• _INSTRUCTIONS TO FOLLOW_: Find the line in the entries below that contains "refers to the Website.". Repeat it exactly, and every line after it through the line that contains "Service, as applicable.".

Extracted page text data:
====
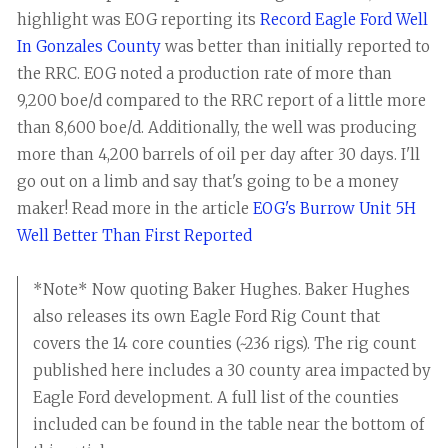
highlight was EOG reporting its
Record Eagle Ford Well
In Gonzales County
was better than initially reported to
the RRC. EOG noted a production rate of more than
9,200 boe/d compared to the RRC report of a little more
than 8,600 boe/d. Additionally, the well was producing
more than 4,200 barrels of oil per day after 30 days. I'll
go out on a limb and say that's going to be a money
maker! Read more in the article
EOG's Burrow Unit 5H
Well Better Than First Reported
*Note* Now quoting Baker Hughes. Baker Hughes
also releases its own Eagle Ford Rig Count that
covers the 14 core counties (~236 rigs). The rig count
published here includes a 30 county area impacted by
Eagle Ford development. A full list of the counties
included can be found in the table near the bottom of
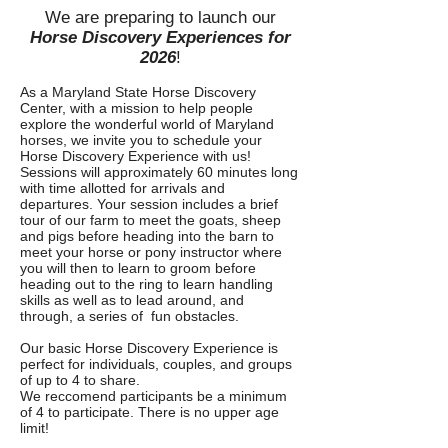
We are preparing to launch our
Horse Discovery Experiences for
2026
!
As a Maryland State Horse Discovery
Center, with a mission to help people
explore the wonderful world of Maryland
horses, we invite you to schedule your
Horse Discovery Experience with us!
Sessions will approximately 60 minutes long
with time allotted for arrivals and
departures. Your session includes a brief
tour of our farm to meet the goats, sheep
and pigs before heading into the barn to
meet your horse or pony instructor where
you will then to learn to groom before
heading out to the ring to learn handling
skills as well as to lead around, and
through, a series of fun obstacles.
Our basic Horse Discovery Experience is
perfect for individuals, couples, and groups
of up to 4 to share.
We reccomend participants be a minimum
of 4 to participate. There is no upper age
limit!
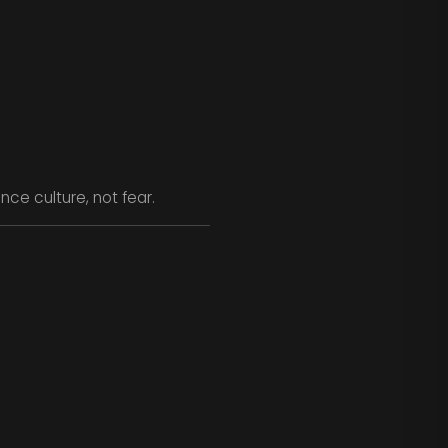
ce culture, not fear.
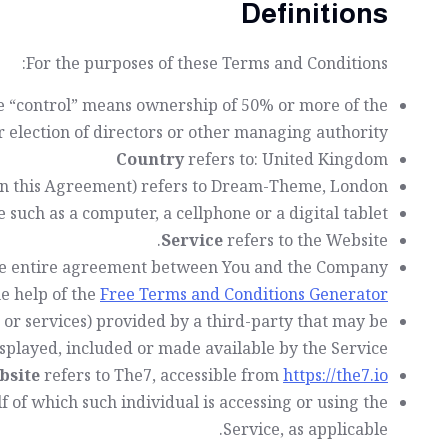
Definitions
For the purposes of these Terms and Conditions:
re “control” means ownership of 50% or more of the
or election of directors or other managing authority.
Country
refers to: United Kingdom
 in this Agreement) refers to Dream-Theme, London.
such as a computer, a cellphone or a digital tablet.
Service
refers to the Website.
the entire agreement between You and the Company
e help of the
Free Terms and Conditions Generator
 or services) provided by a third-party that may be
splayed, included or made available by the Service.
bsite
refers to The7, accessible from
https://the7.io/
f of which such individual is accessing or using the
Service, as applicable.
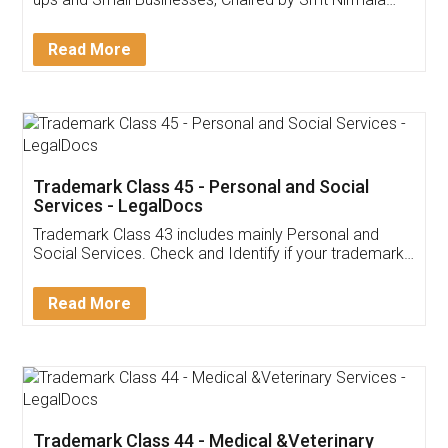
Invoice ,GST ,Credit ,Inventory
Download Our Mobile
Application
App available on:
Download on the
Download for
Play Store
Desktop
Customer Testimonials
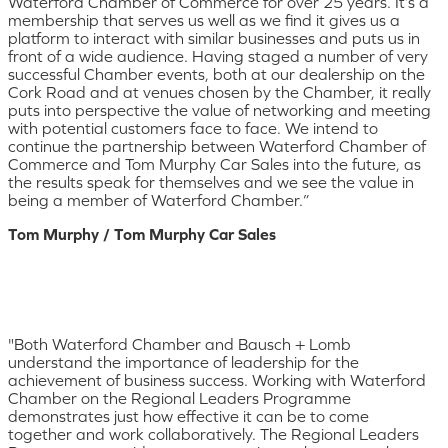
Waterford Chamber of Commerce for over 25 years. It’s a
membership that serves us well as we find it gives us a
platform to interact with similar businesses and puts us in
front of a wide audience. Having staged a number of very
successful Chamber events, both at our dealership on the
Cork Road and at venues chosen by the Chamber, it really
puts into perspective the value of networking and meeting
with potential customers face to face. We intend to
continue the partnership between Waterford Chamber of
Commerce and Tom Murphy Car Sales into the future, as
the results speak for themselves and we see the value in
being a member of Waterford Chamber.”
Tom Murphy / Tom Murphy Car Sales
"Both Waterford Chamber and Bausch + Lomb
understand the importance of leadership for the
achievement of business success. Working with Waterford
Chamber on the Regional Leaders Programme
demonstrates just how effective it can be to come
together and work collaboratively. The Regional Leaders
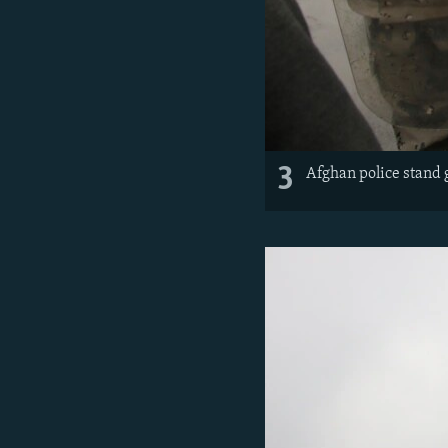
3
Afghan police stand 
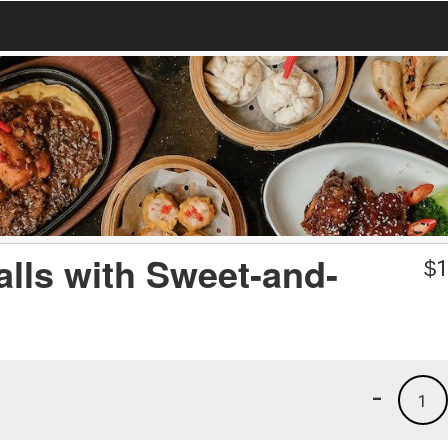
lls with Sweet-and-
$
1
-
1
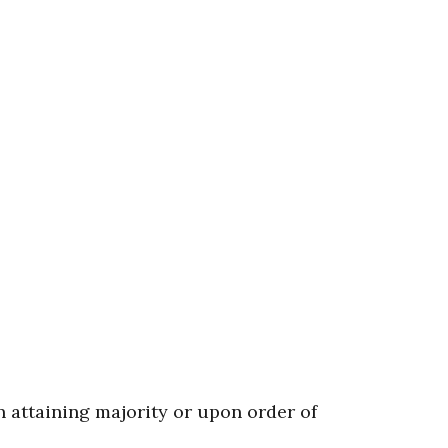
n attaining majority or upon order of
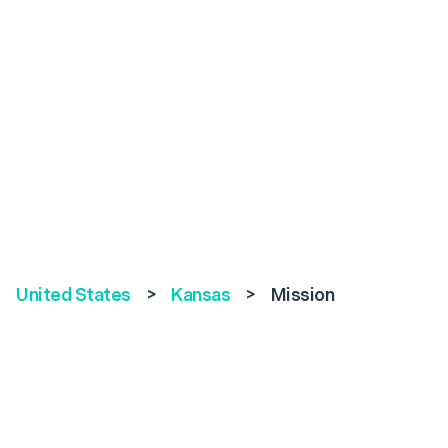
United States
>
Kansas
>
Mission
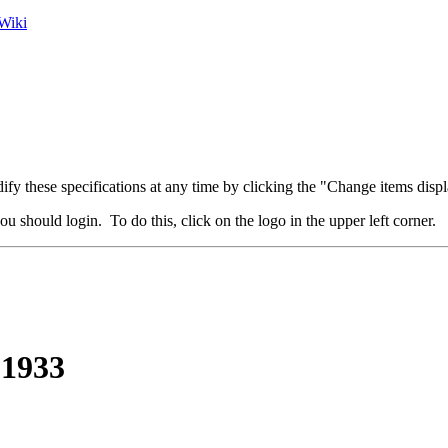
Wiki
fy these specifications at any time by clicking the "Change items displ
u should login. To do this, click on the logo in the upper left corner.
 1933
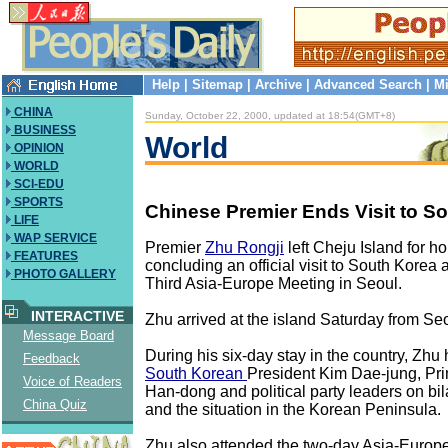
Help
|
Sitemap
|
Archive
|
Advanced Search
|
Mi
CHINA
Sunday, October 22, 2000, updated at 18:54(GMT+8)
BUSINESS
World
OPINION
WORLD
SCI-EDU
SPORTS
Chinese Premier Ends Visit to S
LIFE
WAP SERVICE
Premier
Zhu Rongji
left Cheju Island for 
FEATURES
concluding an official visit to South Korea 
PHOTO GALLERY
Third Asia-Europe Meeting in Seoul.
INTERACTIVE
Zhu arrived at the island Saturday from Seoul
Message Board
During his six-day stay in the country, Zhu 
Feedback
South Korean
President Kim Dae-jung, Pri
Voice of Readers
Han-dong and political party leaders on bila
China Quiz
and the situation in the Korean Peninsula.
Zhu also attended the two-day Asia-Europ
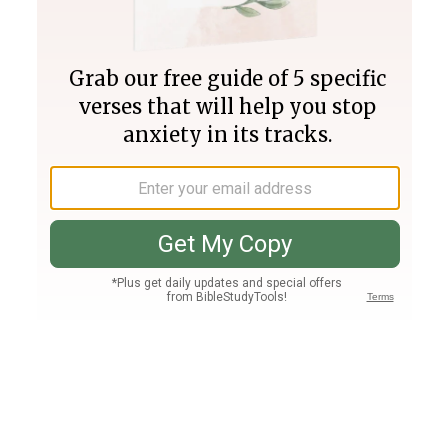
Join PLUS
Log In
PLUS
Bible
====
• _SOLUTION_:
refers to the Website.
the entire agreement between You and the Company
e help of the
Free Terms and Conditions Generator
 or services) provided by a third-party that may be
splayed, included or made available by the Service.
bsite
refers to The7, accessible from
https://the7.io/
f of which such individual is accessing or using the
Service, as applicable.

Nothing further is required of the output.